No scientist since Albert Einstein has captured the public imagination and spotlight like Stephen Hawking. Diagnosed with ALS at the age of 21, doctors gave him two more years of life; he defied all odds and lived another 55 years, during which he transformed our understanding of the universe. He is now one with the universe that he roamed and explored with his mind.

 

It was close to midnight last night. I was working on some Bible Study notes with the TV playing in the background, on a so-called “news channel” that talked on and on about Rex Tillerson, Donald Trump and other such non-entities, when suddenly Brian Williams interrupted his own unimportance to announce that Stephen Hawking had died. I immediately went to my favourite source for news, The Guardian newspaper of London, and already there was a front page story on their website.
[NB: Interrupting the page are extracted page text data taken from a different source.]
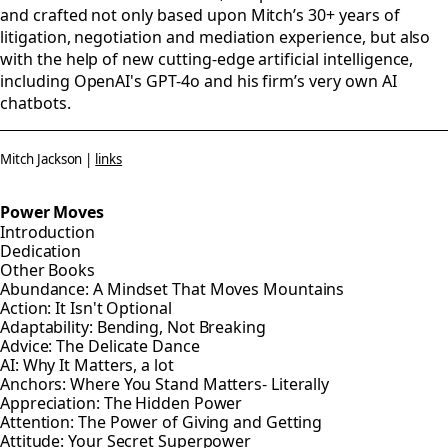
and crafted not only based upon Mitch’s 30+ years of
litigation, negotiation and mediation experience, but also
with the help of new cutting-edge artificial intelligence,
including OpenAI's GPT-4o and his firm’s very own AI
chatbots.
Mitch Jackson |
links
Power Moves
Introduction
Dedication
Other Books
Abundance: A Mindset That Moves Mountains
Action: It Isn't Optional
Adaptability: Bending, Not Breaking
Advice: The Delicate Dance
AI: Why It Matters, a lot
Anchors: Where You Stand Matters- Literally
Appreciation: The Hidden Power
Attention: The Power of Giving and Getting
Attitude: Your Secret Superpower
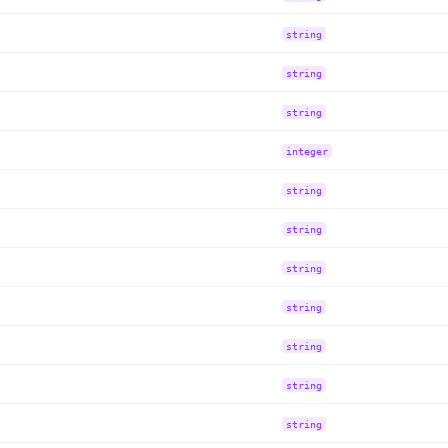
string
string
string
integer
string
string
string
string
string
string
string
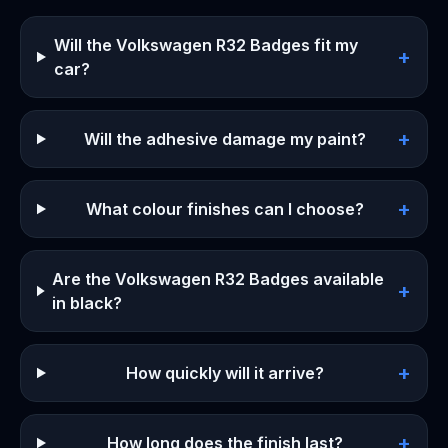
Will the Volkswagen R32 Badges fit my
+
car?
+
Will the adhesive damage my paint?
+
What colour finishes can I choose?
Are the Volkswagen R32 Badges available
+
in black?
+
How quickly will it arrive?
+
How long does the finish last?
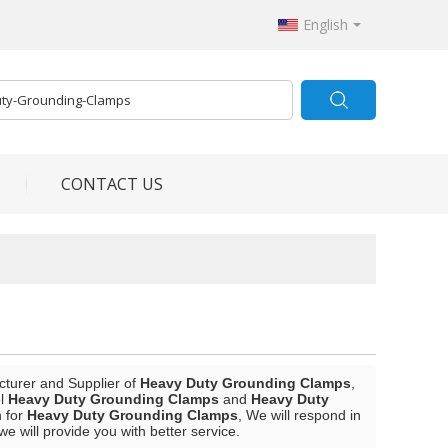
English
CONTACT US
cturer and Supplier of
Heavy Duty Grounding Clamps
,
el
Heavy Duty Grounding Clamps
and
Heavy Duty
n for
Heavy Duty Grounding Clamps
, We will respond in
 we will provide you with better service.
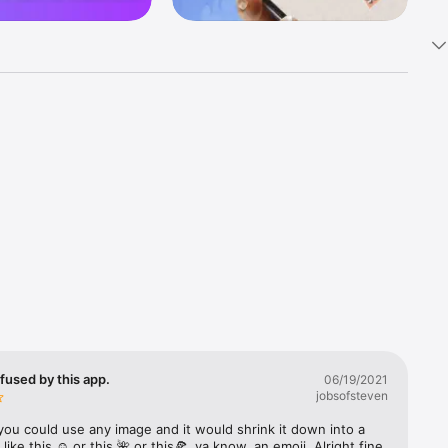
k 
fast! Tap 
s and 
nds or 
 friends 
fused by this app.
06/19/2021
jobsofsteven
ories, 
you could use any image and it would shrink it down into a 
 like this ☺️ or this 🌺 or this🍕, ya know, an emoji. Alright fine 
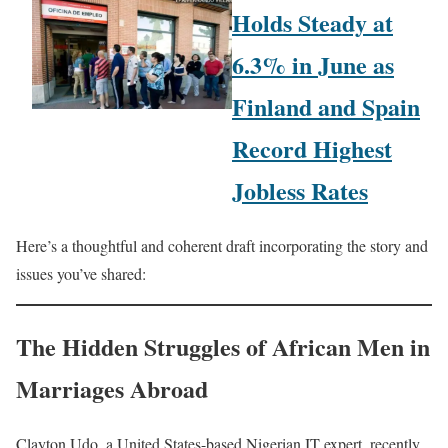
Holds Steady at
6.3% in June as
Finland and Spain
Record Highest
Jobless Rates
Here’s a thoughtful and coherent draft incorporating the story and
issues you’ve shared:
The Hidden Struggles of African Men in
Marriages Abroad
Clayton Udo, a United States-based Nigerian IT expert, recently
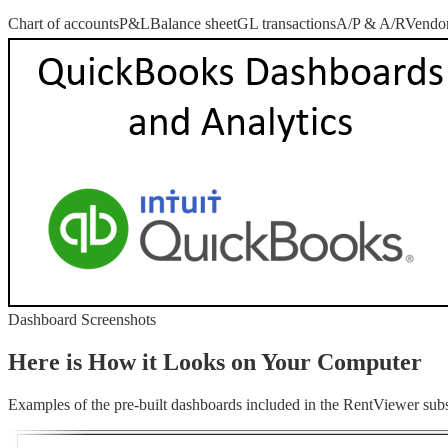
Chart of accounts
P&L
Balance sheet
GL transactions
A/P & A/R
Vendor
Dashboard Screenshots
Here is How it Looks on Your Computer
Examples of the pre-built dashboards included in the RentViewer subs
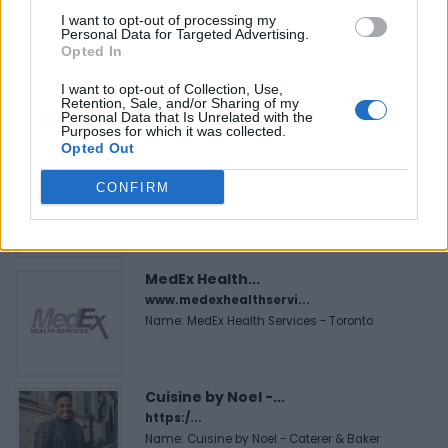
FEATURED DIRECTORY LISTINGS
I want to opt-out of processing my
Personal Data for Targeted Advertising.
Black Boys Code
Opted In
https:/...
Name: Black Boys Code
I want to opt-out of Collection, Use,
Retention, Sale, and/or Sharing of my
Personal Data that Is Unrelated with the
Purposes for which it was collected.
Opted Out
FitnanceIQ
https:/...
CONFIRM
Name: FitnanceIQ
MedEx Health...
www.medexhealthservi...
Name: MedEx Health Services - Toronto
Cuisine by Noel -...
https:/...
Name: Cuisine by Noel - Caterer & Baker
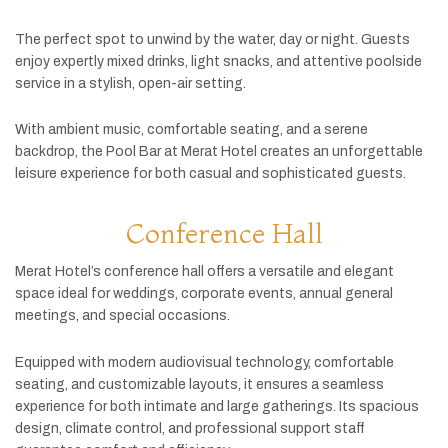
The
perfect
spot
to
unwind
by
the
water,
day
or
night.
Guests
enjoy
expertly
mixed
drinks,
light
snacks,
and
attentive
poolside
service
in
a
stylish,
open-
air
setting.
With
ambient
music,
comfortable
seating,
and
a
serene
backdrop,
the
Pool
Bar
at
Merat
Hotel
creates
an
unforgettable
leisure
experience
for
both
casual
and
sophisticated
guests.
Conference Hall
Merat
Hotel’s
conference
hall
offers
a
versatile
and
elegant
space
ideal
for
weddings,
corporate
events,
annual
general
meetings,
and
special
occasions.
Equipped
with
modern
audiovisual
technology,
comfortable
seating,
and
customizable
layouts,
it
ensures
a
seamless
experience
for
both
intimate
and
large
gatherings.
Its
spacious
design,
climate
control,
and
professional
support
staff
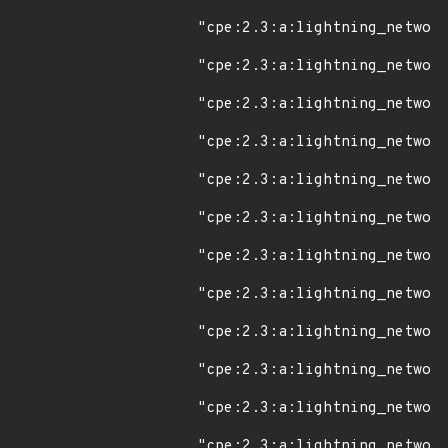
"cpe:2.3:a:lightning_network
"cpe:2.3:a:lightning_network
"cpe:2.3:a:lightning_network
"cpe:2.3:a:lightning_network
"cpe:2.3:a:lightning_network
"cpe:2.3:a:lightning_network
"cpe:2.3:a:lightning_network
"cpe:2.3:a:lightning_network
"cpe:2.3:a:lightning_network
"cpe:2.3:a:lightning_network
"cpe:2.3:a:lightning_network
"cpe:2.3:a:lightning_network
It is well worth reading.

I referred to Stephen Hawking last Sunday in my sermon, which I also posted here. I referred to his search for a “theory of everything” with the hope that he and his fellow physicists will indeed discover such a theory. It will have to be other physicists who will continue the search. As a follower of Jesus Christ – I’m trying to avoid over-using the term “Christian” as it has become so defamed and trite in contemporary American society – I find the Cross at the heart of the universe. There is a spiritual heart to the universe that goes beyond the theories of physicists. Hawking, like Einstein before him, never achieved the dream of finding the “theory of everything”, but he is now one with that “everything”, and I bet he now sees the “cross” that is at the heart of everything.

Hawking was to all intents and purposes an atheist, and he cared nothing for what the Evangelical thought police would say about him. He roamed the universe with his brilliant mind and enabled us to roam with him. That was one of his greatest gifts to us: he opened our imagination to the infinite reaches of the cosmos. One famous Christian rebel of the 1960s coined the phrase, “Your God is Too Small.” Indeed, the Christian god had become too small for Stephen Hawking to believe in. Just think of the meanness and narrow-mindedness of the Evangelical god; or the Orthodox god whom we call upon to bless our ethnicities. Can I blame Stephen Hawking for rejecting what most “Christians” call “God”? I believe that now that he is one with the universe he finds there a God more worthy of his belief. The cross of Jesus Christ is an invitation to lay aside all our pre-conceptions of God and to throw off the mental shackles of religiosity.

Hawking had a beautiful mind. He stated what his own goal and purpose in life was: “My goal is simple. It is a complete understanding of the universe, why it is as it is and why it exists at all.” His children quote him as saying, “It would not be much of a universe if it wasn’t home to the people you love.” Amen to that. He probed the universe with his intellectual powers, and beyond all the intricate mathematics that he worked with his brain he found love at the core of the universe’s meaning and purpose. That is the love that moves the stars. At the very end of the Divine Comedy, in Canto 33 of Paradiso, Dante wrote:

ma già volgeva il mio disio e ’l velle

sì come rota ch’igualmente è mossa,

l’amor che move il sole e l’altre stelle. (Par. 33.143-45)

but my desire and will were moved already—

like a wheel revolving uniformly—by

the Love that moves the sun and the other stars.

Dante, writing his massive 3-part “poem” 700 years ago, saw the unity in diversity that exists in the universe, a unity manifested and sustained by God. The universe is our home, and love is at the heart of the universe, the reason why the universe exists. Hawking saw that as he reflected on his own loved ones. God sees Love at the heart of the universe as He contemplates His Son and the Cross of His Son. There is mystery upon mystery… and beauty.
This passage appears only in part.